On January 9, 2016, a carefully crafted operation to send a confidential informant to buy heroin from a suspected dealer proved successful. After their buyer made a purchase, Dillingham Police obtained a warrant to search the Wallona home on Nerka Loop, where then-37-year-old Joshua Gerrit Rivera had set up shop several weeks prior.
In the upstairs bedroom to the left, Rivera, from Anchorage, had been serving his steady stream of customers from a couple of large chunks of black tar heroin. Police seized his stash, 12.5 grams, and a lot of cash.
“We seized $18,981, but it’s actually over $19,000. We didn’t count the change, which was in quarters, dimes, and nickels, and probably came from some child’s piggy bank,” DPD chief Dan Pasquariello said at the time.
The marked bills used by police to make the earlier buy from Rivera were included in his bag of $1000 bundles of money, too.
On Tuesday, Aug. 22, 2017, Rivera pleaded guilty to a reduced charge and was sentenced to a flat six-year jail sentence. In return for the plea, assistant district attorney Dan Doty agreed to drop one of the two felony drug charges and reduced the other to attempted second degree misconduct involving a controlled substance.
Doty said he did so in close consultation with police and the Department of Corrections.
“Everyone was in agreement that this is actually probably a more fair sentence for Mr.

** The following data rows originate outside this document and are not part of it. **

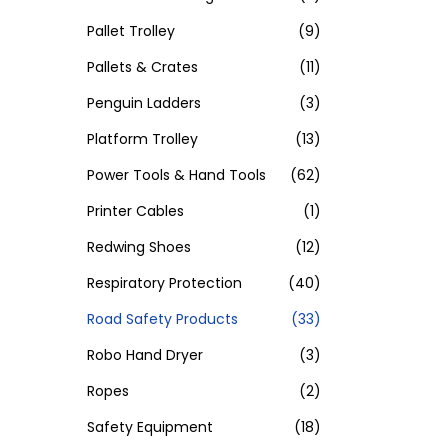
Pallet Trolley
(9)
Pallets & Crates
(11)
Penguin Ladders
(3)
Platform Trolley
(13)
Power Tools & Hand Tools
(62)
Printer Cables
(1)
Redwing Shoes
(12)
Respiratory Protection
(40)
Road Safety Products
(33)
Robo Hand Dryer
(3)
Ropes
(2)
Safety Equipment
(18)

Rivera’s conduct than the 13 to 20 years that he was looking at based on his felony history,” Doty said.
This became the fifth felony conviction on his record, which had pushed the presumptive sentence ranges higher.
“He doesn’t have a particularly violent history. Most of his priors are related to the use and sale of controlled substances, and bad decision making,” Doty said.
Whitney Power, Rivera’s court-appointed attorney, said the facts of the case presented a difficult defense and found the agreement fair. She also laid blame for her client’s actions on his drug addiction.
“I think that it’s Mr. Rivera’s addiction issues, quite frankly, more than his desire to engage in distribution that have caused him to come before the court previously, and again now,” Power said.
Most defendants choose to say little or nothing when offered the chance at their sentencings. Rivera uncorked for a full eight minutes, all related to his complaint with the criminal justice system’s failure to help him recover from his addiction.
“I’ve done a lot of jail time before because of this. I’m just letting you know that jail doesn’t help anybody,” Rivera said. “I can go back to jail right now and get any drug I want, in a second. And I can use it any way I want. I can shoot it, I can smoke it, I can do whatever. You don’t get help there, you don’t get better in jail.”
Rivera argued that prisoners like him would benefit from going to a residential treatment facility to kick the habit and build a network of positive support before serving one’s sentence, where he claims there is constant pressure by other inmates to keep using.
“The day I get out in six years, I’m going to be the same person … If anything I’m going to be worse,” Rivera said. “I know nothing can’t change that, I have to pay for what I do … but nothing good comes from jail. Nothing good comes from jail,” he told the court.
Judge Gregory Miller presided, and was somewhat sympathetic to Rivera’s long rant, but told the now 38-year-old the buck ultimately stops with him.
“You might not have the control over your life that you want and we want you to have, but it is ultimately your decision when you quit and move forward,” Judge Miller said. “You’ve got an awful lot of strikes against you, I get it, but you’ll be back for longer sentences if you don’t make that turn in the road. And that really is your choice.”